Page-level text extractions
□ □ □ □ □ □ □

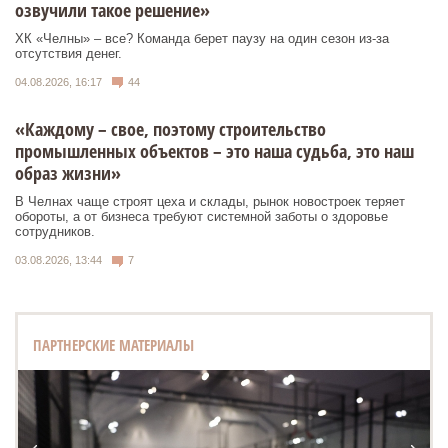
озвучили такое решение»
ХК «Челны» – все? Команда берет паузу на один сезон из-за
отсутствия денег.
04.08.2026, 16:17
44
«Каждому – свое, поэтому строительство
промышленных объектов – это наша судьба, это наш
образ жизни»
В Челнах чаще строят цеха и склады, рынок новостроек теряет
обороты, а от бизнеса требуют системной заботы о здоровье
сотрудников.
03.08.2026, 13:44
7
ПАРТНЕРСКИЕ МАТЕРИАЛЫ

□ □ □ □ □ □ □

> _WHAT THIS TASK INVOLVES_: When you retype the data above, match every line exactly and leave the pictures behind.

> _EXERCISE SOLUTION_:
озвучили такое решение»
ХК «Челны» – все? Команда берет паузу на один сезон из-за
отсутствия денег.
04.08.2026, 16:17
44
«Каждому – свое, поэтому строительство
промышленных объектов – это наша судьба, это наш
образ жизни»
В Челнах чаще строят цеха и склады, рынок новостроек теряет
обороты, а от бизнеса требуют системной заботы о здоровье
сотрудников.
03.08.2026, 13:44
7
ПАРТНЕРСКИЕ МАТЕРИАЛЫ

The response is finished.